= Input records =
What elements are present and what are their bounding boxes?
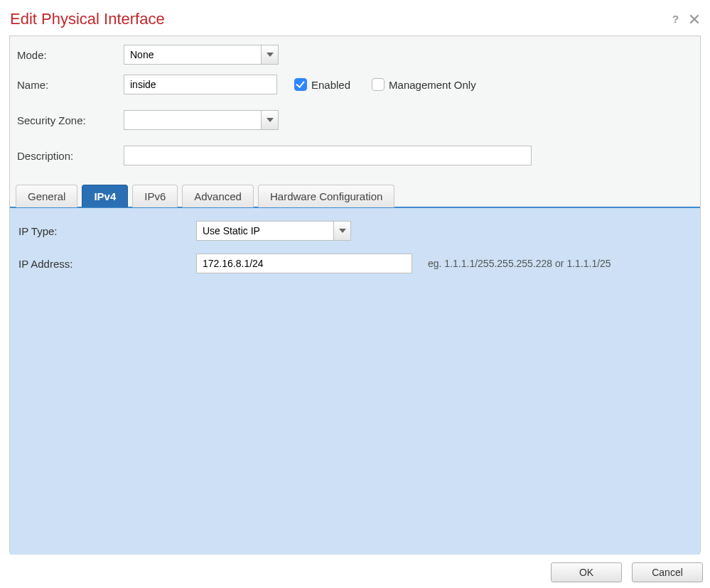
ip-type-label: IP Type: [18,225,196,237]
tabs: General IPv4 IPv6 Advanced Hardware Conf… [10,185,700,207]
cancel-button[interactable]: Cancel [632,562,703,582]
tab-ipv4[interactable]: IPv4 [82,185,128,207]
close-icon[interactable] [689,13,700,25]
tab-general[interactable]: General [16,185,77,207]
management-only-checkbox-wrap[interactable]: Management Only [372,78,476,91]
dialog-title: Edit Physical Interface [10,10,165,28]
dialog-titlebar: Edit Physical Interface ? [9,7,701,36]
security-zone-label: Security Zone: [17,114,124,126]
svg-text:?: ? [672,13,679,25]
chevron-down-icon[interactable] [261,111,278,129]
tab-ipv6[interactable]: IPv6 [132,185,178,207]
tab-hardware[interactable]: Hardware Configuration [258,185,394,207]
chevron-down-icon[interactable] [261,45,278,64]
ip-address-label: IP Address: [18,258,196,270]
dialog-panel: Mode: Name: Enabled Management Only [9,36,701,552]
top-form: Mode: Name: Enabled Management Only [10,36,700,184]
name-input[interactable] [124,75,277,94]
enabled-checkbox-wrap[interactable]: Enabled [294,78,350,91]
ok-button[interactable]: OK [551,562,622,582]
security-zone-row: Security Zone: [17,110,693,130]
description-row: Description: [17,146,693,165]
ip-address-row: IP Address: eg. 1.1.1.1/255.255.255.228 … [18,254,692,273]
mode-select[interactable] [124,45,279,65]
ip-type-select[interactable] [196,221,351,241]
ip-address-hint: eg. 1.1.1.1/255.255.255.228 or 1.1.1.1/2… [428,258,611,269]
tab-advanced[interactable]: Advanced [182,185,254,207]
ip-address-input[interactable] [196,254,412,273]
mode-row: Mode: [17,45,693,65]
edit-physical-interface-dialog: Edit Physical Interface ? Mode: [0,0,710,588]
name-row: Name: Enabled Management Only [17,75,693,94]
dialog-footer: OK Cancel [551,562,703,582]
description-input[interactable] [124,146,532,165]
security-zone-select-text[interactable] [124,111,261,129]
tab-body-ipv4: IP Type: IP Address: eg. 1.1.1.1/255.255… [10,207,700,555]
chevron-down-icon[interactable] [333,222,350,240]
management-only-checkbox[interactable] [372,78,384,91]
titlebar-actions: ? [670,13,700,25]
ip-type-row: IP Type: [18,221,692,241]
mode-select-text[interactable] [124,45,261,64]
description-label: Description: [17,150,124,162]
help-icon[interactable]: ? [670,13,682,25]
security-zone-select[interactable] [124,110,279,130]
enabled-checkbox[interactable] [294,78,307,91]
ip-type-select-text[interactable] [197,222,333,240]
mode-label: Mode: [17,49,124,61]
management-only-label: Management Only [389,79,476,91]
name-label: Name: [17,79,124,91]
enabled-label: Enabled [311,79,350,91]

= What to work on =
Scan the listing above. Collect all lines with the word "label".

= Answer section =
ip-type-label: IP Type: [18,225,196,237]
security-zone-label: Security Zone: [17,114,124,126]
ip-address-label: IP Address: [18,258,196,270]
description-label: Description: [17,150,124,162]
mode-label: Mode: [17,49,124,61]
management-only-label: Management Only [389,79,476,91]
name-label: Name: [17,79,124,91]
enabled-label: Enabled [311,79,350,91]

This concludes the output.